The following places are expected to experience highest growth rates in their housing markets next year:
- Denver (+14% Home Sales Forecasted):
Since the beginning of economic recovery, Denver has been one of the few places to enjoy a steady local economy. Denver has already overcome the job losses during the recession and now boasts an unemployment rate below average in its metro area, while the job growth rate is higher. It is, therefore, not surprising that Denver is expected to have the highest growth rate in home sales in the nation.
- Atlanta (11%+ Home Sales Forecasted):
Though Atlanta was not swift to recover from the blow of the recession, within the next year, it is expecting a growth in home sales rate due to its low housing prices. Atlanta used to lead the market in terms of population and household growth and is now displaying signs tof rising back in the next 5 years, with a 6% increase in homeowners.
- Phoenix (11%+ Home Sales Forecasted):
The housing market in Phoenix, a major contributor to its growth, plummeted down by almost 60% after the recession. Phoenix’s home construction industry has bounced back since and is predicted to remain busy in the years to follow.

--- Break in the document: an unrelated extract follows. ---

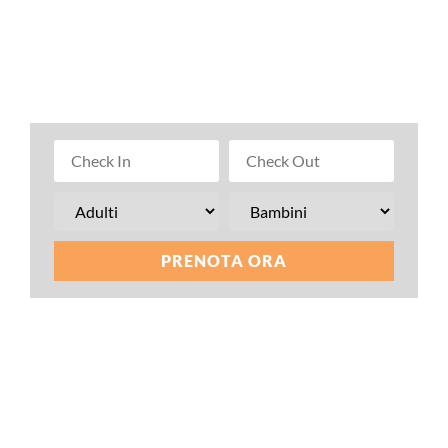
minuti in auto dal centro,
il Residence Le Palme offre il massimo del relax e della
sicurezza per una vacanza in famiglia o con amici.
PRENOTA ORA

- Washington, D.C. (10%+ Home Sales Forecasted):
Washington D.C. experienced a heavy cut in government spending in 2013 and early 2014 and despite the government gridlock slowing down its employment rate, has managed to grow mainly due to the diversification of its economy. With a booming tech industry and multitude of corporations, D.C. has been experiencing a steady rise in job growth rate and is expected to become one of the top 5 metro areas in terms of new housing over the next 5 years.
- Minneapolis (9%+ Home Sales Forecasted):
With very low unemployment rates, most of Minneapolis’s younger population is able to afford new homes. Minneapolis also has a substantially higher household income (an estimated $83,000) in comparison to the national average of about $64,000. The affordability and the strong economic growth creates an attractive combination for the Millennials to consider Minneapolis as an ideal choice for home ownership.
Check out Gary’s top 5 in the presentation below:
For full list of rising household markets, check out the full CNN Money article.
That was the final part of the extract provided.